Which Linux did I choose?

In the past, I’ve used both Ubuntu and LinuxMint, but this time round I settled on Zorin OS. After trying it out on my laptop, I was suitably impressed enough to go ahead and install it on my desktop PC, so my home is now Microsoft-free!

Zorin is based on Ubuntu, but has a desktop interface designed to look and feel like Windows or MacOS, depending on how you want to configure it. While there is a Pro version costing just £39, the Core version is available for free, and there is also a Lite version, which will work on hardware up to 15 years old, so no need to throw away that old computer any more!

It feels like it is ‘my computer’ again, rather than ‘this PC’ (that Microsoft ‘allows’ me to use), and I’m no longer being constantly nagged by Windows making ‘recommendations’, such as switching my browser to Edge, using a PIN to log in, and I don’t have to use a Microsoft account either. The Zorin OS – as with other flavours of Linux – keeps itself updated in the background, and only prompts for a reboot when it is necessary, and even then it’s a simple reboot process, unlike sitting there unable to use your PC while Windows updates install after a restart.
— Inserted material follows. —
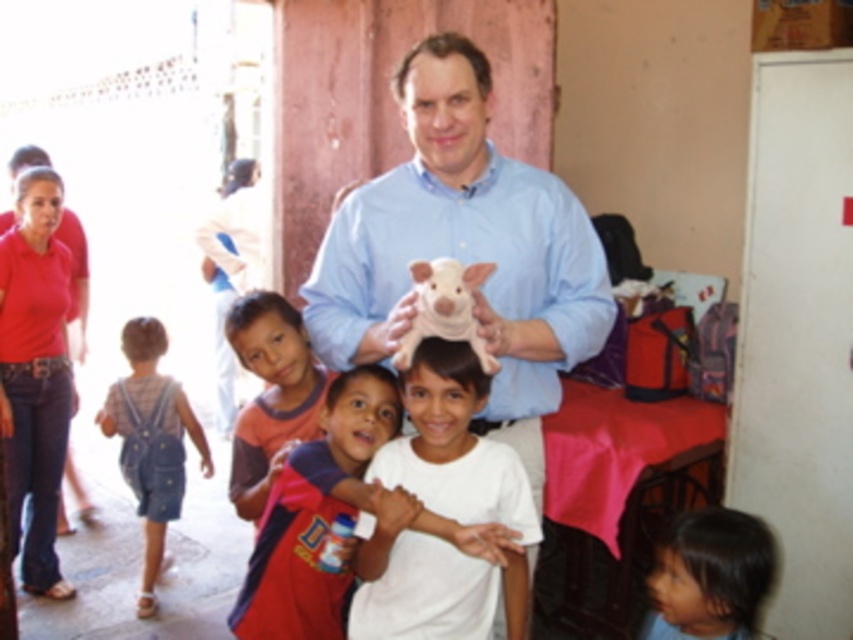 You are a photographer trying to capture a group photo of everyone in the scene. You notice the orange cotton shirt at lower left and the denim overalls at left. Which person should you position closer to the front to ensure both are visible?

The orange cotton shirt at lower left is shorter than the denim overalls at left, so you should position the orange cotton shirt at lower left closer to the front to ensure both are visible.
The ‘Home’ directory is where the user account files are kept, so by some simple mathematics, the operating system AND program files use just 12.7gb of storage. Compared to before when the Windows system on its own used 23gb of storage space.

If you’re fed up with Windows, or just looking to ‘revive’ an older PC that has slowed to a crawl, Linux is a good choice to try before throwing that old PC or laptop away.

You also don’t get this ‘selective’ bollocks from Microsoft when it comes to deciding if your PC is ‘worthy’ of an upgrade to Windows 11.

I bought an ASRock 4X4 with dual-core Ryzen R1505, and that was able to upgrade to Windows 11 with no issue. After being suitably impressed with this, I bought another 4X4 for use at work, but opted for the heavier-duty quad-core Ryzen V1605 version, for the more intensive work it would be tasked with. Yet Microsoft has decided this processor ‘isn’t supported’ for Windows 11 upgrade? Despite it being better than the one I have at home!

I wonder just how many people have been ‘tricked’ into buying a new PC, just because Microsoft has ‘encouraged’ them to do so?

I look at the specs of many modern PCs and laptops being offered for sale, and in all honesty, apart from gamers and those that use CPU/GPU intensive applications, most are probably far more over-spec’d than they need to be.

If you only ever want to browse websites or check in with friends on Facebook, you shouldn’t really need a quad-core CPU and 8gb of RAM, or should you?

In fact, for most basic needs, a Raspberry PI would do the job


I’m not all about telling people what they should do. If you’re happy using Windows on your own PC then that’s fine with me. But if you’re happy to step out of your comfort zone and try something a bit different, then maybe you should look at giving Linux a go.